L'opposition l'a aussitôt accusé d'avoir "enterré" ce dossier potentiellement brûlant à quelques mois des élections générales prévues fin octobre où le Frente amplio (FA, gauche), le parti de l'édile et du président uruguayen Tabaré Vazquez, ambitionne de remporter un quatrième mandat consécutif.

C'est un art de vivre, comme les corridas de taureaux

A l'image de celui sur la tauromachie en France, en Espagne et dans d'autres pays d'Amérique latine, le débat entre "pro" et "anti" ne connaît pas le consensus. "Le rodéo pour nous est une tradition très ancienne. Cela fait 94 ans" que cela existe à Montevideo, explique à l'AFP Dalton Delgado, un des organisateurs de l'événement. "C'est un art de vivre, comme les corridas de taureaux".

Les cavaliers n'y voient qu'un sport. C'est "la sixième année que je viens", explique Eliazar Tejeira, originaire du nord-est de l'Uruguay et sacré champion dans la catégorie "monture sans selle" en 2017. "Quand vous assistez à cette fête, les chevaux sont bien portants et bien soignés", fait-il valoir.

"On le fait parce qu'on aime ça, parce qu'on est nés pour ça, ça procure beaucoup d'adrénaline, c'est beau", estime pour sa part Luis Alberto Cartagena, un autre champion.
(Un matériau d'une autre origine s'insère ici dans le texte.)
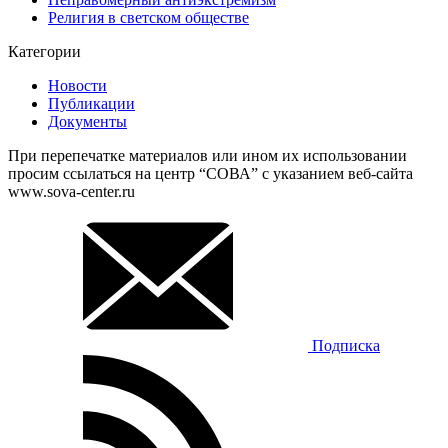
Религия в светском обществе
Категории
Новости
Публикации
Документы
При перепечатке материалов или ином их использовании
просим ссылаться на центр “СОВА” с указанием веб-сайта
www.sova-center.ru
Подписка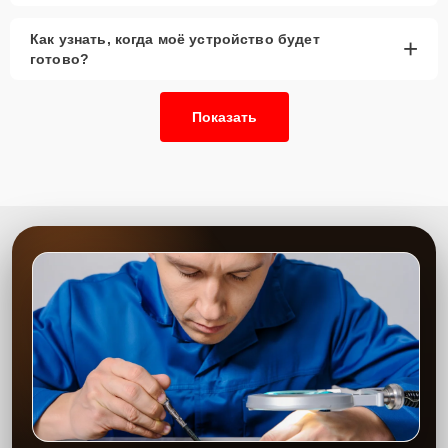
Как узнать, когда моё устройство будет
+
готово?
Показать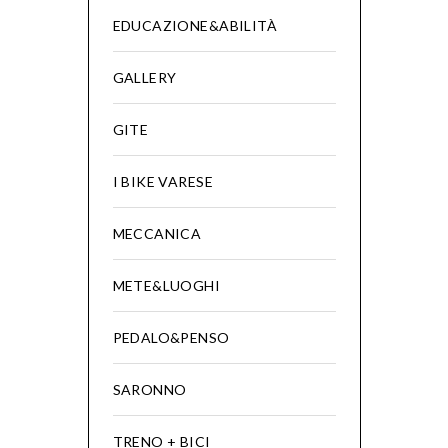
EDUCAZIONE&ABILITÀ
GALLERY
GITE
I BIKE VARESE
MECCANICA
METE&LUOGHI
PEDALO&PENSO
SARONNO
TRENO + BICI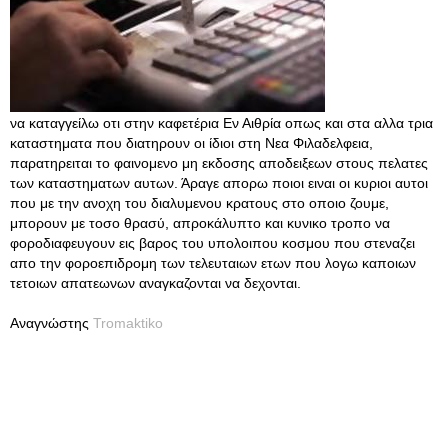
να καταγγείλω οτι στην καφετέρια Εν Αιθρία οπως και στα αλλα τρια
καταστηματα που διατηρουν οι ίδιοι στη Νεα Φιλαδελφεια,
παρατηρειται το φαινομενο μη εκδοσης αποδειξεων στους πελατες
των καταστηματων αυτων. Άραγε απορω ποιοι ειναι οι κυριοι αυτοι
που με την ανοχη του διαλυμενου κρατους στο οποιο ζουμε,
μπορουν με τοσο θρασύ, απροκάλυπτο και κυνικο τροπο να
φοροδιαφευγουν εις βαρος του υπολοιπου κοσμου που στεναζει
απο την φοροεπιδρομη των τελευταιων ετων που λογω καποιων
τετοιων απατεωνων αναγκαζονται να δεχονται.
Αναγνώστης
Tromaktiko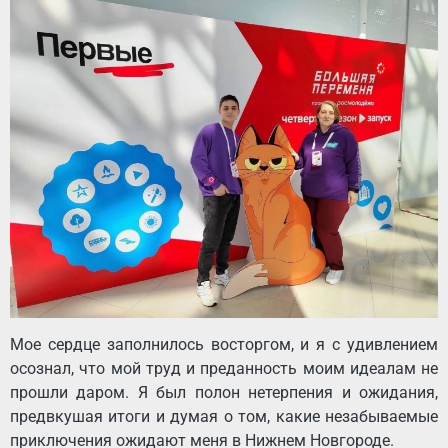
Мое сердце заполнилось восторгом, и я с удивлением
осознал, что мой труд и преданность моим идеалам не
прошли даром. Я был полон нетерпения и ожидания,
предвкушая итоги и думая о том, какие незабываемые
приключения ожидают меня в Нижнем Новгороде.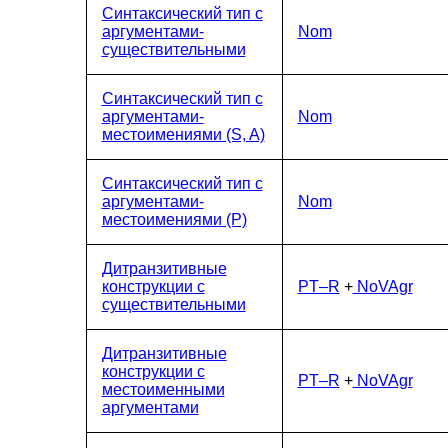
Синтаксический тип с
аргументами-
Nom
существительными
Синтаксический тип с
аргументами-
Nom
местоимениями (S, A)
Синтаксический тип с
аргументами-
Nom
местоимениями (P)
Дитранзитивные
конструкции с
PT–R
+
NoVAgr
существительными
Дитранзитивные
конструкции с
PT–R
+
NoVAgr
местоименными
аргументами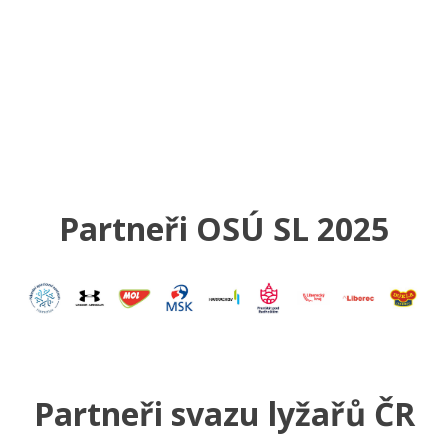
Partneři OSÚ SL 2025
Partneři svazu lyžařů ČR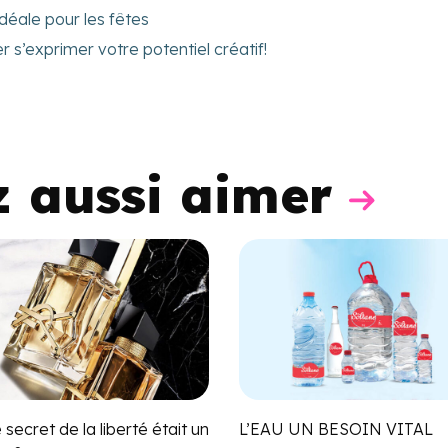
déale pour les fêtes
’exprimer votre potentiel créatif!
z aussi aimer
le secret de la liberté était un
L’EAU UN BESOIN VITAL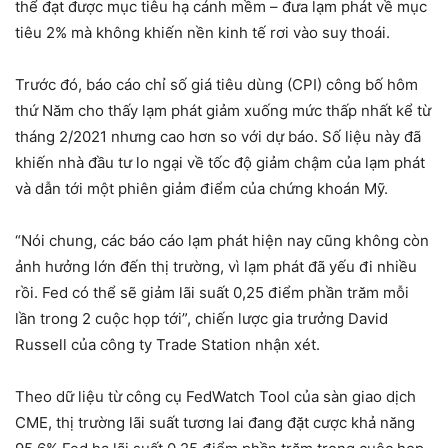
thể đạt được mục tiêu hạ cánh mềm – đưa lạm phát về mục
tiêu 2% mà không khiến nền kinh tế rơi vào suy thoái.
Trước đó, báo cáo chỉ số giá tiêu dùng (CPI) công bố hôm
thứ Năm cho thấy lạm phát giảm xuống mức thấp nhất kể từ
tháng 2/2021 nhưng cao hơn so với dự báo. Số liệu này đã
khiến nhà đầu tư lo ngại về tốc độ giảm chậm của lạm phát
và dẫn tới một phiên giảm điểm của chứng khoán Mỹ.
“Nói chung, các báo cáo lạm phát hiện nay cũng không còn
ảnh hưởng lớn đến thị trường, vì lạm phát đã yếu đi nhiều
rồi. Fed có thể sẽ giảm lãi suất 0,25 điểm phần trăm mỗi
lần trong 2 cuộc họp tới”, chiến lược gia trưởng David
Russell của công ty Trade Station nhận xét.
Theo dữ liệu từ công cụ FedWatch Tool của sàn giao dịch
CME, thị trường lãi suất tương lai đang đặt cược khả năng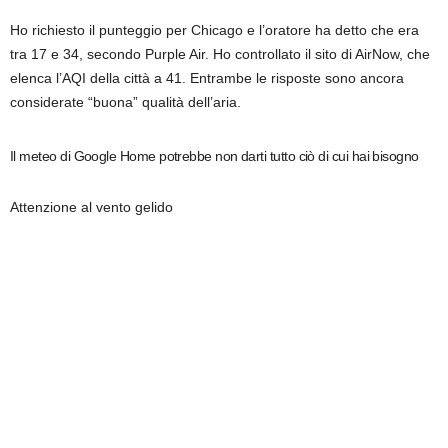
Ho richiesto il punteggio per Chicago e l’oratore ha detto che era
tra 17 e 34, secondo Purple Air. Ho controllato il sito di AirNow, che
elenca l’AQI della città a 41. Entrambe le risposte sono ancora
considerate “buona” qualità dell’aria.
Il meteo di Google Home potrebbe non darti tutto ciò di cui hai bisogno
Attenzione al vento gelido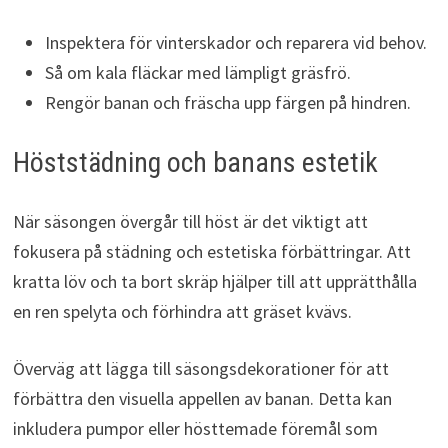
Inspektera för vinterskador och reparera vid behov.
Så om kala fläckar med lämpligt gräsfrö.
Rengör banan och fräscha upp färgen på hindren.
Höststädning och banans estetik
När säsongen övergår till höst är det viktigt att
fokusera på städning och estetiska förbättringar. Att
kratta löv och ta bort skräp hjälper till att upprätthålla
en ren spelyta och förhindra att gräset kvävs.
Överväg att lägga till säsongsdekorationer för att
förbättra den visuella appellen av banan. Detta kan
inkludera pumpor eller hösttemade föremål som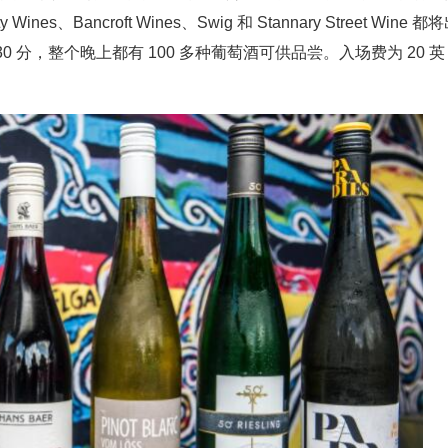
nes、Bancroft Wines、Swig 和 Stannary Street Wine 都
 30 分，整个晚上都有 100 多种葡萄酒可供品尝。入场费为 20 英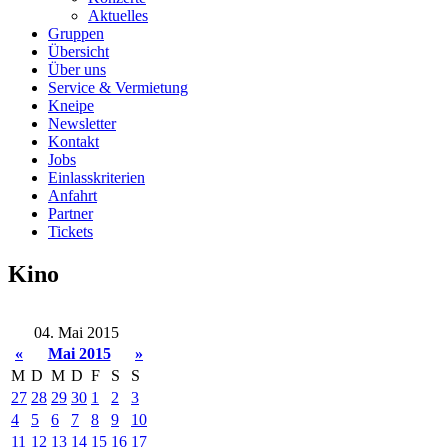
Aktuelles
Gruppen
Übersicht
Über uns
Service & Vermietung
Kneipe
Newsletter
Kontakt
Jobs
Einlasskriterien
Anfahrt
Partner
Tickets
Kino
04. Mai 2015
«
Mai 2015
»
M
D
M
D
F
S
S
27
28
29
30
1
2
3
4
5
6
7
8
9
10
11
12
13
14
15
16
17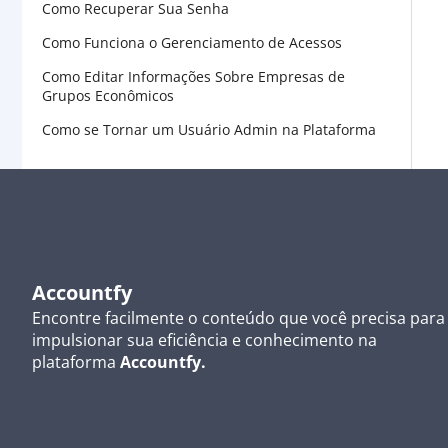
Como Recuperar Sua Senha
Como Funciona o Gerenciamento de Acessos
Como Editar Informações Sobre Empresas de
Grupos Econômicos
Como se Tornar um Usuário Admin na Plataforma
Accountfy
Encontre facilmente o conteúdo que você precisa para
impulsionar sua eficiência e conhecimento na
plataforma
Accountfy.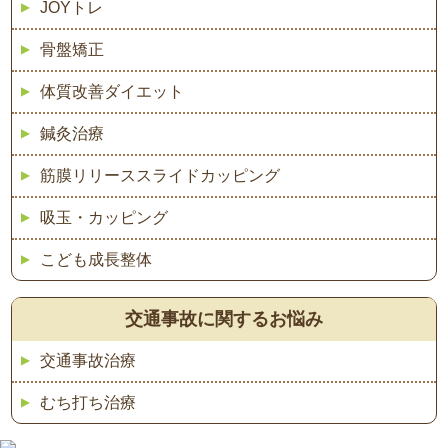
JOYトレ
骨盤矯正
体質改善ダイエット
鍼灸治療
筋膜リリーススライドカッピング
吸玉・カッピング
こども成長整体
交通事故に関するお悩み
交通事故治療
むち打ち治療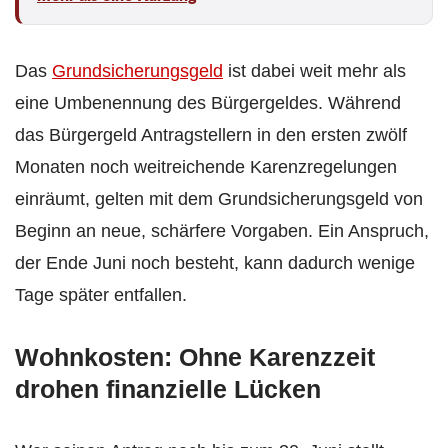
Das
Grundsicherungsgeld
ist dabei weit mehr als
eine Umbenennung des Bürgergeldes. Während
das Bürgergeld Antragstellern in den ersten zwölf
Monaten noch weitreichende Karenzregelungen
einräumt, gelten mit dem Grundsicherungsgeld von
Beginn an neue, schärfere Vorgaben. Ein Anspruch,
der Ende Juni noch besteht, kann dadurch wenige
Tage später entfallen.
Wohnkosten: Ohne Karenzzeit
drohen finanzielle Lücken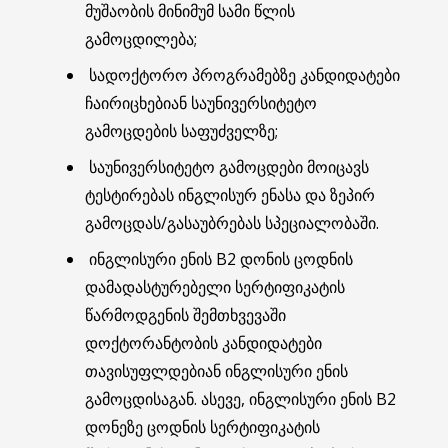
მუშაობის მინიმუმ სამი წლის
გამოცდილება;
სადოქტორო პროგრამებზე კანდიდატები
ჩაირიცხებიან საუნივერსიტეტო
გამოცდების საფუძველზე;
საუნივერსიტეტო გამოცდები მოიცავს
ტესტირებას ინგლისურ ენასა და ზეპირ
გამოცდას/გასაუბრებას სპეციალობაში.
ინგლისური ენის B2 დონის ცოდნის
დამადასტურებელი სერტიფიკატის
წარმოდგენის შემთხვევაში
დოქტორანტობის კანდიდატები
თავისუფლდებიან ინგლისური ენის
გამოცდისაგან. ასევე, ინგლისური ენის B2
დონეზე ცოდნის სერტიფიკატის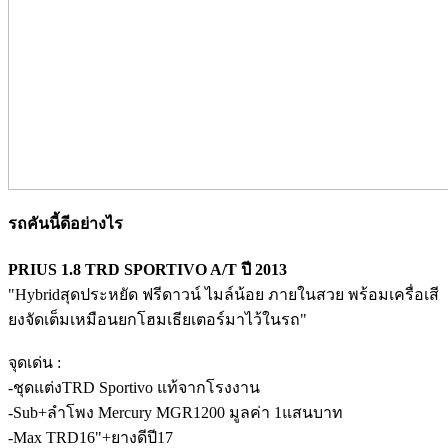
รถคันนี้ดีอย่างไร
PRIUS 1.8 TRD SPORTIVO A/T ปี 2013
"Hybridสุดประหยัด ฟรีดาวน์ ไมล์น้อย ภายในสวย พร้อมเครื่อเสี
ยงจัดเต็มเหมือนยกโฮมเธียเตอร์มาไว้ในรถ"
จุดเด่น :
-ชุดแต่งTRD Sportivo แท้จากโรงงาน
-Sub+ลำโพง Mercury MGR1200 มูลค่า 1แสนบาท
-Max TRD16"+ยางดีปี17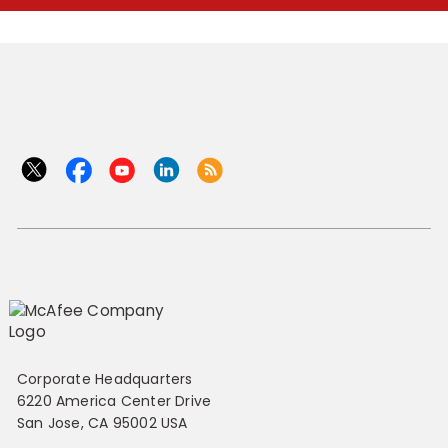
Corporate Headquarters
6220 America Center Drive
San Jose, CA 95002 USA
Et les critiques des défenseurs des animaux ? "Ces gens n'ont rien à faire".

A un moment donné, les rodéos en Uruguay vont devoir rejoindre l'Histoire et montrer que notre société a évolué

"Tout ce qui concerne les spectacles avec des animaux dans le monde est remis en cause en tant que divertissement et nous voyons chaque année des traditions qui sont abandonnées", répond le vétérinaire Sebastian Fernandez en charge du bien-être animal au sein du parti au pouvoir.
 
"A un moment donné, les rodéos en Uruguay vont devoir rejoindre l'Histoire et montrer que notre société a évolué", ajoute-t-il, déplorant ce type de spectacle où "l'animal est obligé de souffrir pour que quelques-uns applaudissent".

Pour le docteur Evelyn Segredo, consultante de l'ONG World Animal Protection, "on a du mal à comprendre pourquoi l'Uruguay ne s'est pas mis à la page". Ces morts de chevaux étaient "prévisibles et évitables", estime-t-elle.

Si l'Uruguay a interdit l'an dernier les courses de lévriers, le pays possède aussi une loi votée en 2006 qui considère les épreuves issues de la tradition gaucho comme un "sport national". Pour leurs promoteurs, cela englobe les rodéos sur des chevaux sauvages.